## Image classification with Convolutional Neural Networks

Welcome to the first week of the second deep learning certificate! We're going to use convolutional neural networks (CNNs) to allow our computer to see - something that is only possible thanks to deep learning.

## Introduction to our first task: 'Dogs vs Cats'

We're going to try to create a model to enter the Dogs vs Cats competition at Kaggle. There are 25,000 labelled dog and cat photos available for training, and 12,500 in the test set that we have to try to label for this competition. According to the Kaggle web-site, when this competition was launched (end of 2013): "State of the art: The current literature suggests machine classifiers can score above 80% accuracy on this task". So if we can beat 80%, then we will be at the cutting edge as of 2013!

In [None]:
# Put these at the top of every notebook, to get automatic reloading and inline plotting
%reload_ext autoreload
%autoreload 2
%matplotlib inline

Here we import the libraries we need. We'll learn about what each does during the course.

In [None]:
import pandas as pd

In [None]:
!pip freeze | grep fastai

In [None]:
# This file contains all the main external libs we'll use
from fastai.imports import *
from fastai.transforms import *
from fastai.conv_learner import *
from fastai.model import *
from fastai.dataset import *
from fastai.sgdr import *
from fastai.plots import *

`PATH` is the path to your data - if you use the recommended setup approaches from the lesson, you won't need to change this. `sz` is the size that the images will be resized to in order to ensure that the training runs quickly. We'll be talking about this parameter a lot during the course. Leave it at `224` for now.

In [None]:
ConvLearner

In [None]:
PATH = "../input/"
TMP_PATH = "/tmp/tmp"
MODEL_PATH = "/tmp/model/"
sz=224

It's important that you have a working NVidia GPU set up. The programming framework used to behind the scenes to work with NVidia GPUs is called CUDA. Therefore, you need to ensure the following line returns `True` before you proceed. If you have problems with this, please check the FAQ and ask for help on [the forums](http://forums.fast.ai).

In [None]:
torch.cuda.is_available()

In addition, NVidia provides special accelerated functions for deep learning in a package called CuDNN. Although not strictly necessary, it will improve training performance significantly, and is included by default in all supported fastai configurations. Therefore, if the following does not return `True`, you may want to look into why.

In [None]:
torch.backends.cudnn.enabled

## First look at cat pictures

In [None]:
os.listdir(PATH)

In [None]:
fnames = np.array([f'train/{f}' for f in sorted(os.listdir(f'{PATH}train'))])
# labels = np.array([(0 if 'cat' in fname else 1) for fname in fnames])

In [None]:
fnames[:10]

In [None]:
img = plt.imread(f'{PATH}{fnames[10]}')
plt.imshow(img);

Here is how the raw data looks like

In [None]:
img.shape

In [None]:
img[:4,:4]

## Label df

In [None]:
!head ../input/labels.csv

In [None]:
!ls ../input/

In [None]:
label_df = pd.read_csv(f'{PATH}/labels.csv')

In [None]:
label_df.head()

In [None]:
label_df['breed'].value_counts()

## Our first model: quick start

We're going to use a <b>pre-trained</b> model, that is, a model created by some one else to solve a different problem. Instead of building a model from scratch to solve a similar problem, we'll use a model trained on ImageNet (1.2 million images and 1000 classes) as a starting point. The model is a Convolutional Neural Network (CNN), a type of Neural Network that builds state-of-the-art models for computer vision. We'll be learning all about CNNs during this course.

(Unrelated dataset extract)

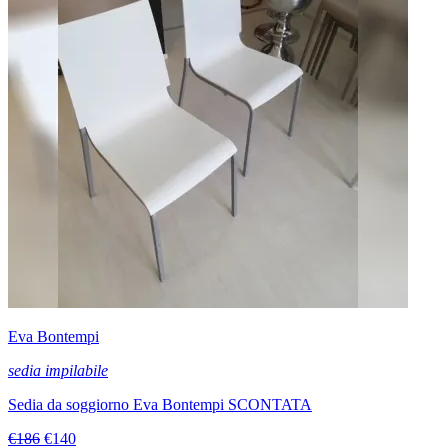
Eva Bontempi
sedia impilabile
Sedia da soggiorno Eva Bontempi SCONTATA
€186
€140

We will be using the <b>resnet34</b> model. resnet34 is a version of the model that won the 2015 ImageNet competition. Here is more info on [resnet models](https://github.com/KaimingHe/deep-residual-networks). We'll be studying them in depth later, but for now we'll focus on using them effectively.

Here's how to train and evalulate a *dogs vs cats* model in 3 lines of code, and under 20 seconds:

In [None]:
# arch=resnet101
# arch = resnet152
arch = resnet50
bs = 56
sz = 224

In [None]:
n = len(label_df)
val_idxs = get_cv_idxs(n)

In [None]:
# Uncomment the below if you need to reset your precomputed activations
# shutil.rmtree(f'{PATH}tmp', ignore_errors=True)

In [None]:
tfms = tfms_from_model(arch, sz, aug_tfms=transforms_side_on, max_zoom=1.1)
data = ImageClassifierData.from_csv(f'{PATH}', 'train', f'{PATH}labels.csv', bs=bs, test_name='test', 
                                    val_idxs=val_idxs, tfms=tfms, suffix='.jpg')

### Look at data

In [None]:
fn = PATH + data.trn_ds.fnames[0]; fn

In [None]:
img = PIL.Image.open(fn); img

In [None]:
img.size

In [None]:
size_d = {k: PIL.Image.open(PATH + k).size for k in data.trn_ds.fnames}


In [None]:
row_sz, col_sz = zip(*size_d.values())
row_sz = np.array(row_sz); col_sz = np.array(col_sz)

In [None]:
from collections import Counter

In [None]:
len(Counter(row_sz))

In [None]:
len(Counter(col_sz))

In [None]:
plt.hist(row_sz)
plt.title('Row size histogram')

In [None]:
plt.hist(row_sz[row_sz < 1000])
plt.title('Row size histogram')

In [None]:
plt.hist(col_sz[col_sz < 1000])
plt.title('Col size histogram')

### Traning


In [None]:
len(label_df)

In [None]:
def get_data(sz, bs):
    tfms = tfms_from_model(arch, sz, aug_tfms=transforms_side_on, max_zoom=1.1)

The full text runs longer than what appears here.